- Task prompt: Without copying any picture, return all lines below exactly.

::: Input records :::

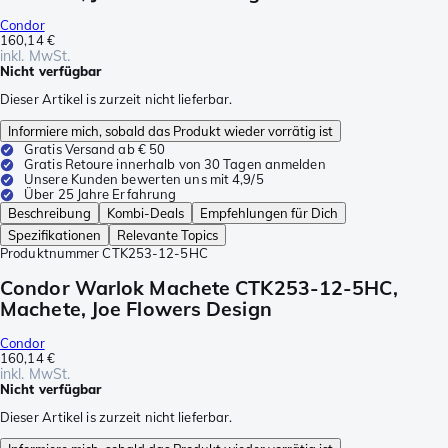
Condor
160,14 €
inkl. MwSt.
Nicht verfügbar
Dieser Artikel is zurzeit nicht lieferbar.
Informiere mich, sobald das Produkt wieder vorrätig ist
Gratis Versand ab € 50
Gratis Retoure innerhalb von 30 Tagen anmelden
Unsere Kunden bewerten uns mit 4,9/5
Über 25 Jahre Erfahrung
Beschreibung
Kombi-Deals
Empfehlungen für Dich
Spezifikationen
Relevante Topics
Produktnummer
CTK253-12-5HC
Condor Warlok Machete CTK253-12-5HC,
Machete, Joe Flowers Design
Condor
160,14 €
inkl. MwSt.
Nicht verfügbar
Dieser Artikel is zurzeit nicht lieferbar.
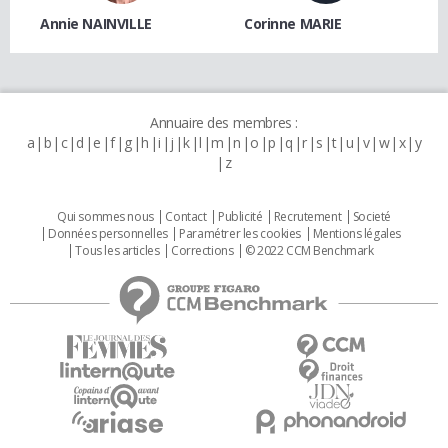
Annie NAINVILLE
Corinne MARIE
Annuaire des membres :
a
b
c
d
e
f
g
h
i
j
k
l
m
n
o
p
q
r
s
t
u
v
w
x
y
z
Qui sommes nous
Contact
Publicité
Recrutement
Societé
Données personnelles
Paramétrer les cookies
Mentions légales
Tous les articles
Corrections
© 2022 CCM Benchmark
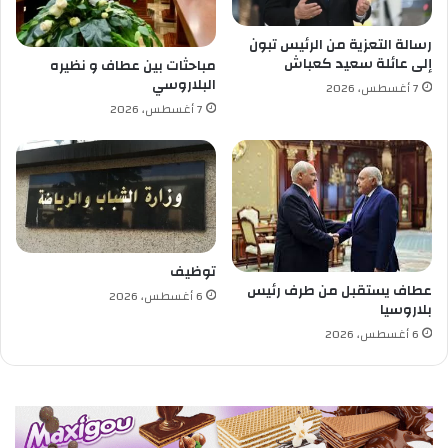
ا
ل
خ
أ
رسالة التعزية من الرئيس تبون
ل
ض
إلى عائلة سعيد كعباش
مباحثات بين عطاف و نظيره
ي
ح
البلاروسي
7 أغسطس، 2026
ي
7 أغسطس، 2026
ة
؟
توظيف
عطاف يستقبل من طرف رئيس
6 أغسطس، 2026
بلاروسيا
6 أغسطس، 2026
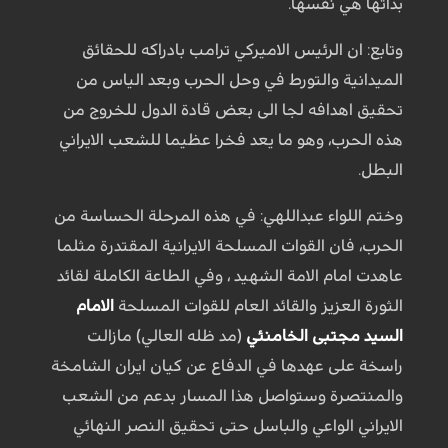
بداتها هي نفسها.
وتابع: ان الرئيس الاميركي ترامب بادراكه للحقائق
الميدانية والتورط في وحل الحرب وبعد الياس من
تحقيق اهدافه لجا الى بعض قادة الدول للخروج من
هذه الحرب، وهو ما يعد فخرا عظيما للشعب الايراني
البطل.
وختم اللواء عبداللهي: في هذه المرحلة الحساسة من
الحرب، فان القوات المسلحة الايرانية المقتدرة مثلما
عاهدت امام الامة الشهيد ، وفي الطاعة الكاملة لقائد
الثورة العزيز والقائد العام للقوات المسلحة
الامام
السيد مجتبى الخامنئي
(مد ظله العالي) مازالت
راسخة على عهدها في الدفاع عن كيان ايران الشامخة
والمنتصرة وستواصل هذا المسار بدعم من الشعب
الايراني الواعي والباسل حتى تحقيق النصر النهائي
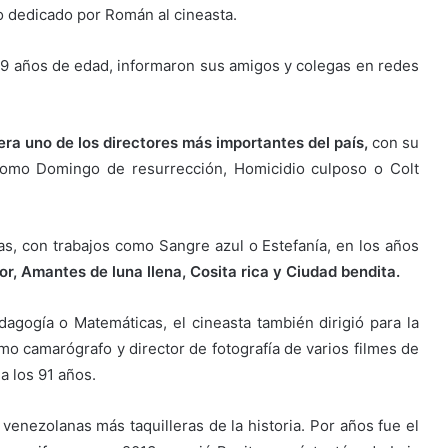
o dedicado por Román al cineasta.
79 años de edad, informaron sus amigos y colegas en redes
era uno de los directores más importantes del país,
con su
 como Domingo de resurrección, Homicidio culposo o Colt
s, con trabajos como Sangre azul o Estefanía, en los años
r, Amantes de luna llena, Cosita rica y Ciudad bendita.
gogía o Matemáticas, el cineasta también dirigió para la
omo camarógrafo y director de fotografía de varios filmes de
a los 91 años.
venezolanas más taquilleras de la historia. Por años fue el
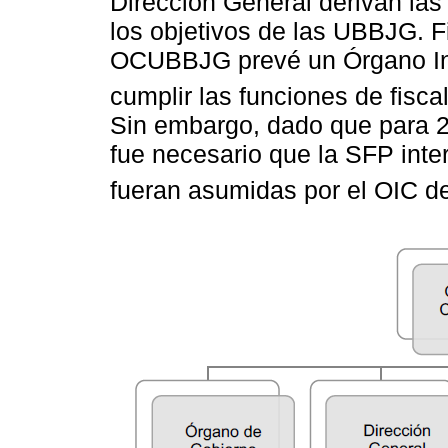
Dirección General derivan las
los objetivos de las UBBJG. F
OCUBBJG prevé un Órgano Int
cumplir las funciones de fiscal
Sin embargo, dado que para 2
fue necesario que la SFP inte
fueran asumidas por el OIC d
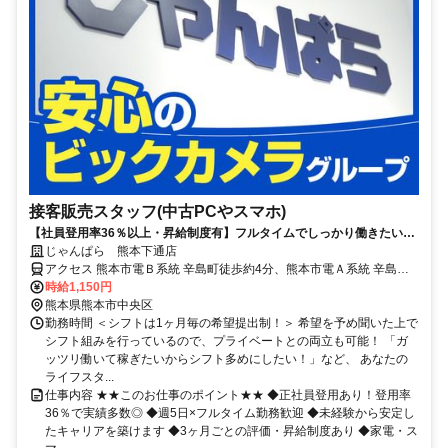
接客販売スタッフ(中古PCやスマホ)
【社員登用率36％以上・昇給制度有】フルタイムでしっかり働きたい方
歓迎！未経験から正社員へ挑戦できます◎面接から最短3日以内で勤務
じゃんぱら 熊本下通店
可能♪
アクセス 熊本市電Ｂ系統 辛島町徒歩約4分、熊本市電Ａ系統 辛島町
徒歩約4分、熊本市電Ａ系統/熊本市電Ｂ系統 花畑町徒歩約5分 辛島町
時給1,150円
駅徒歩4分・通町筋駅徒歩6分
熊本県熊本市中央区
勤務時間 ＜シフトは1ヶ月毎の希望提出制！＞ 希望を予め聞いた上で
シフト組みを行っているので、プライベートとの両立も可能！ 「ガ
ッツリ働いて稼ぎたいからシフト多めにしたい！」など、 あなたの
ライフスタ...
仕事内容 ★★このお仕事のポイント★★ ◆正社員登用あり！登用率
36％で実績多数◎ ◆週5日×フルタイム勤務歓迎 ◆未経験から安定し
たキャリアを築けます ◆3ヶ月ごとの評価・昇給制度あり ◆家電・ス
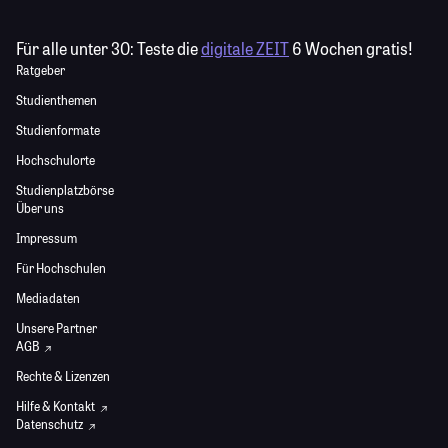
Für alle unter 30:
Teste die
digitale ZEIT
6 Wochen gratis!
Ratgeber
Studienthemen
Studienformate
Hochschulorte
Studienplatzbörse
Über uns
Impressum
Für Hochschulen
Mediadaten
Unsere Partner
AGB
Rechte & Lizenzen
Hilfe & Kontakt
Datenschutz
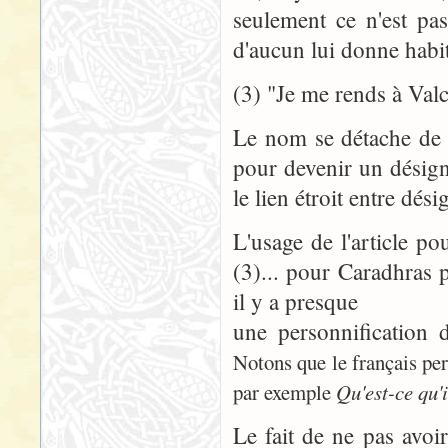
seulement ce n'est pa
d'aucun lui donne habit
(3) "Je me rends à Valc
Le nom se détache de 
pour devenir un désig
le lien étroit entre dés
L'usage de l'article po
(3)... pour Caradhras p
il y a presque
une personnification 
Notons que le français per
par exemple
Qu'est-ce qu'i
Le fait de ne pas avoir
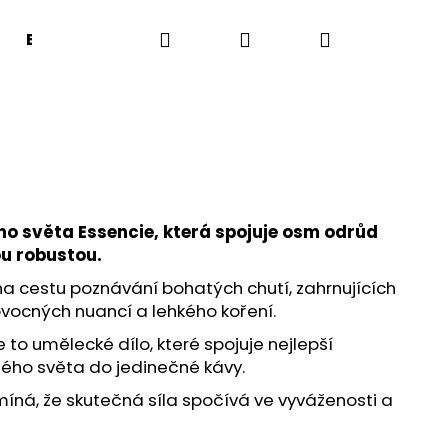
Hledat
Přihlášení
Nákupní
EDICE PRO DOBRO
ZRNKAVA
Kontakty
košík
ho světa Essencie, která spojuje osm odrůd
u robustou.
a cestu poznávání bohatých chutí, zahrnujících
vocných nuancí a lehkého koření.
e to umělecké dílo, které spojuje nejlepší
lého světa do jedinečné kávy.
míná, že skutečná síla spočívá ve vyváženosti a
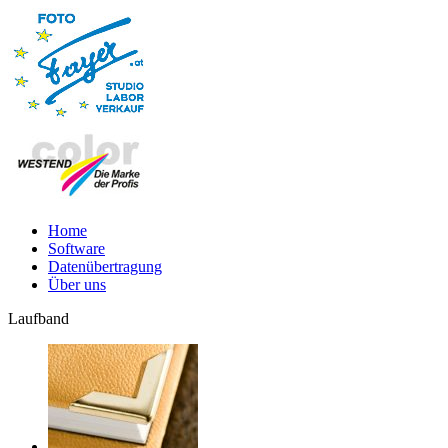
Home
Software
Datenübertragung
Über uns
Laufband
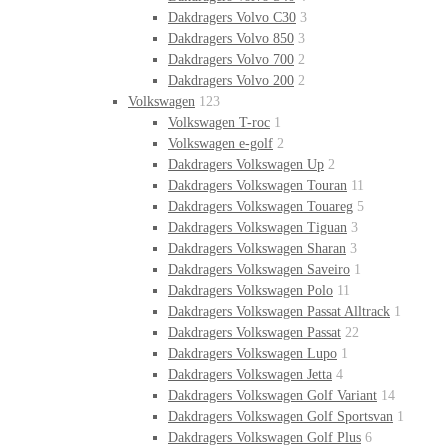
Dakdragers Volvo C30
3
Dakdragers Volvo 850
3
Dakdragers Volvo 700
2
Dakdragers Volvo 200
2
Volkswagen
123
Volkswagen T-roc
1
Volkswagen e-golf
2
Dakdragers Volkswagen Up
2
Dakdragers Volkswagen Touran
11
Dakdragers Volkswagen Touareg
5
Dakdragers Volkswagen Tiguan
3
Dakdragers Volkswagen Sharan
3
Dakdragers Volkswagen Saveiro
1
Dakdragers Volkswagen Polo
11
Dakdragers Volkswagen Passat Alltrack
1
Dakdragers Volkswagen Passat
22
Dakdragers Volkswagen Lupo
1
Dakdragers Volkswagen Jetta
4
Dakdragers Volkswagen Golf Variant
14
Dakdragers Volkswagen Golf Sportsvan
1
Dakdragers Volkswagen Golf Plus
6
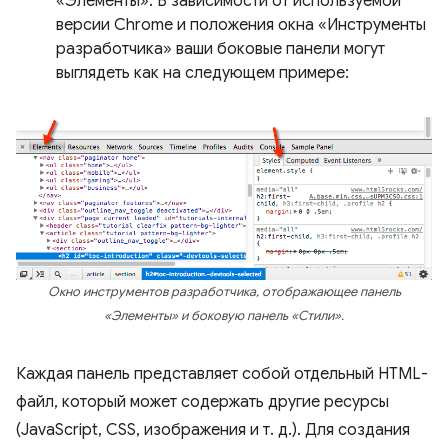
«Элементы». В зависимости от используемой
версии Chrome и положения окна «Инструменты
разработчика» ваши боковые панели могут
выглядеть как на следующем примере:
Окно инструментов разработчика, отображающее панель
«Элементы» и боковую панель «Стили».
Каждая панель представляет собой отдельный HTML-
файл, который может содержать другие ресурсы
(JavaScript, CSS, изображения и т. д.). Для создания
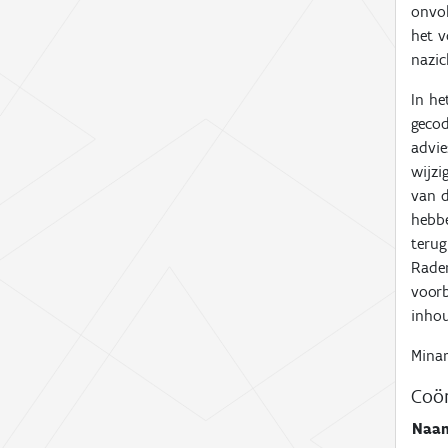
onvol
het v
nazic
In he
gecod
advie
wijzi
van d
hebbe
terug
Raden
voorb
inhou
Minar
Coör
Naa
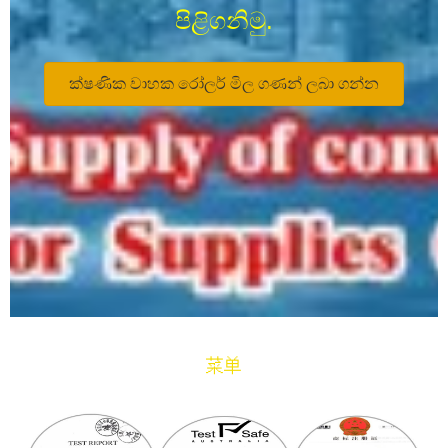
පිළිගනිමු.
ක්ෂණික වාහක රෝලර් මිල ගණන් ලබා ගන්න
菜单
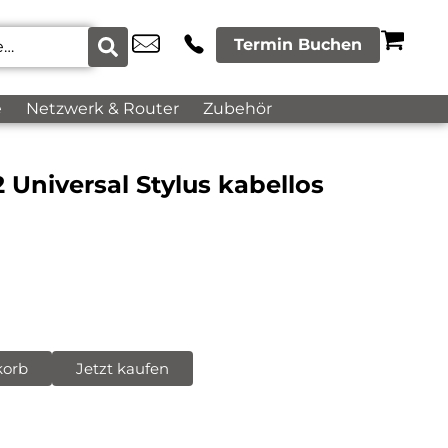
Termin Buchen
e
Netzwerk & Router
Zubehör
 Universal Stylus kabellos
korb
Jetzt kaufen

:::

- Solution for this exercise:
Condor
160,14 €
inkl. MwSt.
Nicht verfügbar
Dieser Artikel is zurzeit nicht lieferbar.
Informiere mich, sobald das Produkt wieder vorrätig ist
Gratis Versand ab € 50
Gratis Retoure innerhalb von 30 Tagen anmelden
Unsere Kunden bewerten uns mit 4,9/5
Über 25 Jahre Erfahrung
Beschreibung
Kombi-Deals
Empfehlungen für Dich
Spezifikationen
Relevante Topics
Produktnummer
CTK253-12-5HC
Condor Warlok Machete CTK253-12-5HC,
Machete, Joe Flowers Design
Condor
160,14 €
inkl. MwSt.
Nicht verfügbar
Dieser Artikel is zurzeit nicht lieferbar.
Annie NAINVILLE
Corinne MARIE
Annuaire des membres :
a
b
c
d
e
f
g
h
i
j
k
l
m
n
o
p
q
r
s
t
u
v
w
x
y
z
Qui sommes nous
Contact
Publicité
Recrutement
Societé
Données personnelles
Paramétrer les cookies
Mentions légales
Tous les articles
Corrections
© 2022 CCM Benchmark
ا
ل
خ
أ
رسالة التعزية من الرئيس تبون
ل
ض
إلى عائلة سعيد كعباش
مباحثات بين عطاف و نظيره
ي
ح
البلاروسي
7 أغسطس، 2026
ي
7 أغسطس، 2026
ة
؟
توظيف
عطاف يستقبل من طرف رئيس
6 أغسطس، 2026
بلاروسيا
6 أغسطس، 2026
بداتها هي نفسها.
وتابع: ان الرئيس الاميركي ترامب بادراكه للحقائق
الميدانية والتورط في وحل الحرب وبعد الياس من
تحقيق اهدافه لجا الى بعض قادة الدول للخروج من
هذه الحرب، وهو ما يعد فخرا عظيما للشعب الايراني
البطل.
وختم اللواء عبداللهي: في هذه المرحلة الحساسة من
الحرب، فان القوات المسلحة الايرانية المقتدرة مثلما
عاهدت امام الامة الشهيد ، وفي الطاعة الكاملة لقائد
الثورة العزيز والقائد العام للقوات المسلحة
الامام
السيد مجتبى الخامنئي
(مد ظله العالي) مازالت
راسخة على عهدها في الدفاع عن كيان ايران الشامخة
والمنتصرة وستواصل هذا المسار بدعم من الشعب
الايراني الواعي والباسل حتى تحقيق النصر النهائي
o dedicado por Román al cineasta.
79 años de edad, informaron sus amigos y colegas en redes
era uno de los directores más importantes del país,
con su
 como Domingo de resurrección, Homicidio culposo o Colt
s, con trabajos como Sangre azul o Estefanía, en los años
r, Amantes de luna llena, Cosita rica y Ciudad bendita.
gogía o Matemáticas, el cineasta también dirigió para la
omo camarógrafo y director de fotografía de varios filmes de
a los 91 años.
venezolanas más taquilleras de la historia. Por años fue el
Dirección General derivan las
los objetivos de las UBBJG. F
OCUBBJG prevé un Órgano Int
cumplir las funciones de fiscal
Sin embargo, dado que para 2
fue necesario que la SFP inte
fueran asumidas por el OIC d
接客販売スタッフ(中古PCやスマホ)
【社員登用率36％以上・昇給制度有】フルタイムでしっかり働きたい方
歓迎！未経験から正社員へ挑戦できます◎面接から最短3日以内で勤務
じゃんぱら 熊本下通店
可能♪
アクセス 熊本市電Ｂ系統 辛島町徒歩約4分、熊本市電Ａ系統 辛島町
徒歩約4分、熊本市電Ａ系統/熊本市電Ｂ系統 花畑町徒歩約5分 辛島町
時給1,150円
駅徒歩4分・通町筋駅徒歩6分
熊本県熊本市中央区
勤務時間 ＜シフトは1ヶ月毎の希望提出制！＞ 希望を予め聞いた上で
シフト組みを行っているので、プライベートとの両立も可能！ 「ガ
ッツリ働いて稼ぎたいからシフト多めにしたい！」など、 あなたの
ライフスタ...
仕事内容 ★★このお仕事のポイント★★ ◆正社員登用あり！登用率
36％で実績多数◎ ◆週5日×フルタイム勤務歓迎 ◆未経験から安定し
たキャリアを築けます ◆3ヶ月ごとの評価・昇給制度あり ◆家電・ス
Für alle unter 30:
Teste die
digitale ZEIT
6 Wochen gratis!
Ratgeber
Studienthemen
Studienformate
Hochschulorte
Studienplatzbörse
Über uns
Impressum
Für Hochschulen
Mediadaten
Unsere Partner
AGB
Rechte & Lizenzen
Hilfe & Kontakt
Datenschutz
seulement ce n'est pa
d'aucun lui donne habit
(3) "Je me rends à Valc
Le nom se détache de 
pour devenir un désig
le lien étroit entre dés
L'usage de l'article po
(3)... pour Caradhras p
il y a presque
une personnification 
Notons que le français per
par exemple
Qu'est-ce qu'i
Le fait de ne pas avoir
Hledat
Přihlášení
Nákupní
EDICE PRO DOBRO
ZRNKAVA
Kontakty
košík
ho světa Essencie, která spojuje osm odrůd
u robustou.
a cestu poznávání bohatých chutí, zahrnujících
vocných nuancí a lehkého koření.
e to umělecké dílo, které spojuje nejlepší
lého světa do jedinečné kávy.
míná, že skutečná síla spočívá ve vyváženosti a
Home
Software
Datenübertragung
Über uns
Laufband
Dakdragers Volvo C30
3
Dakdragers Volvo 850
3
Dakdragers Volvo 700
2
Dakdragers Volvo 200
2
Volkswagen
123
Volkswagen T-roc
1
Volkswagen e-golf
2
Dakdragers Volkswagen Up
2
Dakdragers Volkswagen Touran
11
Dakdragers Volkswagen Touareg
5
Dakdragers Volkswagen Tiguan
3
Dakdragers Volkswagen Sharan
3
Dakdragers Volkswagen Saveiro
1
Dakdragers Volkswagen Polo
11
Dakdragers Volkswagen Passat Alltrack
1
Dakdragers Volkswagen Passat
22
Dakdragers Volkswagen Lupo
1
Dakdragers Volkswagen Jetta
4
Dakdragers Volkswagen Golf Variant
14
Dakdragers Volkswagen Golf Sportsvan
1
Dakdragers Volkswagen Golf Plus
6
«Элементы». В зависимости от используемой
версии Chrome и положения окна «Инструменты
разработчика» ваши боковые панели могут
выглядеть как на следующем примере:
Окно инструментов разработчика, отображающее панель
«Элементы» и боковую панель «Стили».
Каждая панель представляет собой отдельный HTML-
файл, который может содержать другие ресурсы
(JavaScript, CSS, изображения и т. д.). Для создания
onvol
het v
nazic
In he
gecod
advie
wijzi
van d
hebbe
terug
Raden
voorb
inhou
Minar
Coör
Naa
පිළිගනිමු.
ක්ෂණික වාහක රෝලර් මිල ගණන් ලබා ගන්න
菜单
Termin Buchen
e
Netzwerk & Router
Zubehör
 Universal Stylus kabellos
korb
Jetzt kaufen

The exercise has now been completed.